I kind of get it but it seems like academic overkill. It reminds me of the whole normalize/denormalize argument with database models. So perhaps we just rename the endpoints and leave it there.

DavidMStraub commented 3 years ago

Yes, I see. I mean, in principle I think all those endpoints would make sense in addition to what we have. But only having the linked information in all those endpoints rather than in one big dict seems like a big drawback to me. I feel that the genealogical data is special because there are so many connections between objects: a person can have dozens of events, notes, tags, and all that. We wouldn't want a client to have to make dozens of HTTP requests just to display a person detail page.
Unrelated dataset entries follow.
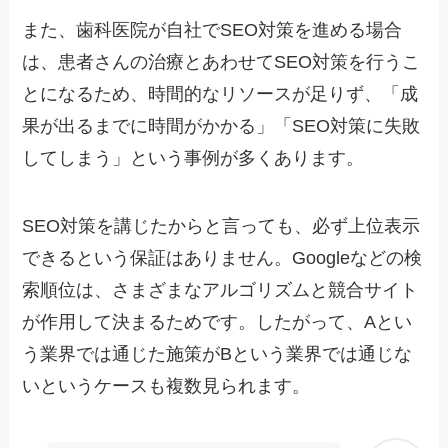
また、歯科医院が自社でSEO対策を進める場合
は、患者さんの治療とあわせてSEO対策を行うこ
とになるため、時間的なリソースが足りず、「成
果が出るまでに時間がかかる」「SEO対策に失敗
してしまう」という事例が多くあります。
SEO対策を講じたからと言っても、必ず上位表示
できるという保証はありません。Googleなどの検
索順位は、さまざまなアルゴリズムと競合サイト
が作用して決まるためです。したがって、Aとい
う業界では通じた施策がBという業界では通じな
いというケースも複数見られます。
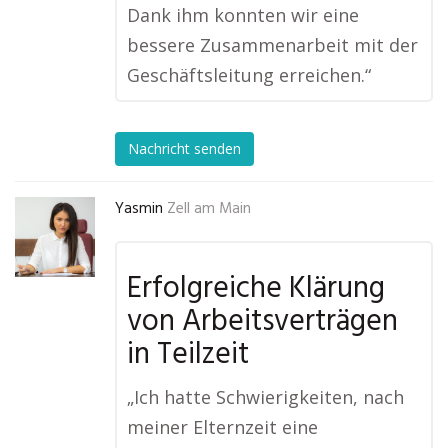
Dank ihm konnten wir eine
bessere Zusammenarbeit mit der
Geschäftsleitung erreichen.“
Nachricht senden
Yasmin
Zell am Main
Erfolgreiche Klärung
von Arbeitsverträgen
in Teilzeit
„Ich hatte Schwierigkeiten, nach
meiner Elternzeit eine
So I think what we (you, mostly :wink:) have done so far is actually more useful.

cdhorn commented 3 years ago

Yeah I agree, it would be crazy to have to issue 100 or more gets to render a person page.

I have not really thought at all about create/update/delete though.

Nick-Hall commented 3 years ago

so we could PUT to /api/person/ to update

Using PATCH would be an alternative for primary objects, PUT is probably sufficient for filters though.

Nick-Hall commented 3 years ago

What are your and Nick's thoughts?

Some extra endpoints may be useful, but probably only for primary objects. For example, /api/people/{handle}/events could list the events for a given person. However /api/events/?participant={handle} would provide the same functionality.